Teveria has always been a holy city that was a bastion of Torah. In the year 5503, there was an influx from Spain to the city and 35 years after that, in 5538, there was a big aliyah of the disciples of the Baal Shem Tov, headed by Harav Mendel of Vitebsk, zy”a.

In the subsequent years, and especially since the establishment of the State, many chose to leave the Galilee and settle in the center of the country. About 50 years ago, the Sephardic Rav of the city, Harav Meir Vaknin, zt”l, sought to reinstate the glory. He established a Talmud Torah and installed Harav Machlouf Kobi, zt”l, a Torah scholar and yerei Shamayim, at its head.

Teveria of those days had a unique atmosphere.
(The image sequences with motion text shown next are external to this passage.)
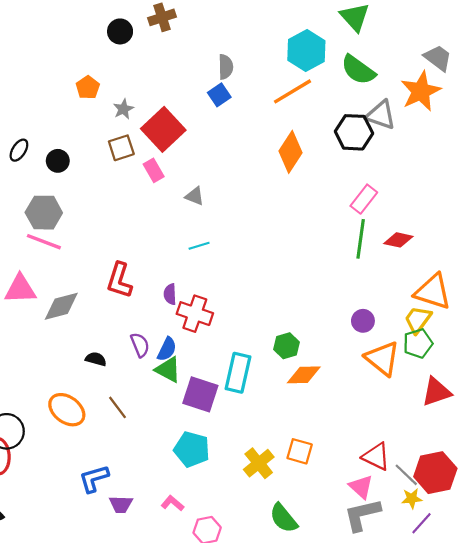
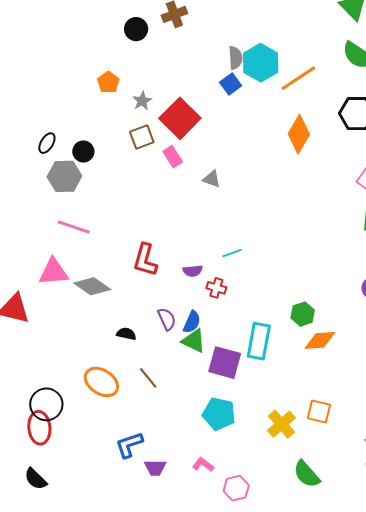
cyan hexagon: (306, 51) -> (261, 63), moved
gray hexagon: (44, 213) -> (64, 176), moved
cyan line: (199, 246) -> (232, 253), moved
purple semicircle: (170, 294) -> (193, 271), turned -90
gray diamond: (61, 306) -> (92, 286), turned 51
red cross: (195, 314) -> (216, 288), size x0.6

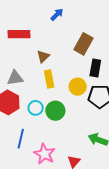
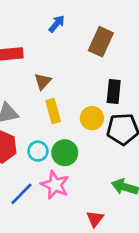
brown rectangle: (83, 44) -> (101, 42), moved
blue line: (21, 139) -> (21, 194), turned 36
pink star: (44, 154) -> (55, 185), moved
There were many Sephardic Chachamim and Rabbanim, led by Rav Meir Vaknin, and Harav Dovid Peretz, zt”l, who succeeded him at the Rabbinate after his passing, alongside the elders of the Chassidic courts of Slonim and Karlin, who cast their glow upon the city and left an impression. In recent years, there has been an awakening of the holy courts, which have established communities in the city. Today, there are about 44,000 residents there. Nearly half of the city’s children attend Torani schools.

In the last year, the city has experienced turmoil that has threatened to sully the beauty and solidity of the city. The grandson of Rav Machlouf Kobi, Ron Kobi, has been seeking to uproot any memory of the past. With a huge pickaxe, he is trying to excavate every symbol of Judaism from the city in which the Talmud Yerushalmi was compiled, from the city where holy sages are buried, from the city of which Chazal said that its vision is good.

To garner the love of the masses, he declared immediately upon taking office that there would be buses on Shabbos. He also declared that no more than 30 percent of the city would be allowed to be chareidi, as he slammed the city’s Rabbanim and harshly incited against the chareidi community. As a politician, he chose to follow the old path of the Lapid family and the rest of the enemies of religion who wanted to build a career on the backs of the chareidim.

This week, Ron Kobi experienced one of his hardest moments in politics. The municipal budget did not pass, and there is a significant chance that the Interior Ministry will instruct that the city council be dissolved and new elections held. But Ron Kobi is not one to stop there. This week he announced that he planned to run for Knesset under a new party named the Secular Right. Chareidi Jewry was happy to hear that, as long as he leaves the city of Teveria alone and lets the chareidim live there as they please.

There is another piece of good news here. Ron Kobi is targeting the secular right, which is the same base of votes that Avigdor Liberman is seeking. The two can fight and pick at each other’s feathers. Things even came to the point that Liberman accused Prime Minister Netanyahu this week of putting Kobi up as a straw candidate against him.

Ron Kobi might think that he has invented the wheel. But as in most things, he’s mistaken about this as well. The city of Teveria has witnessed battles for all that is holy for Am Yisrael throughout the generations, and only the determination of the Rabbanim and askanim who stood firm was able to diminish or totally annul devious plans to violate the fabric of Jewish tradition.

Teveria is longing to once again have a leader who kisses the hands of Rabbanim, and not someone who is seeking to banish Rabbanim from his city. Ron Kobi will soon become a piece of history, and the elders of Teveria will recount his antics to their grandchildren.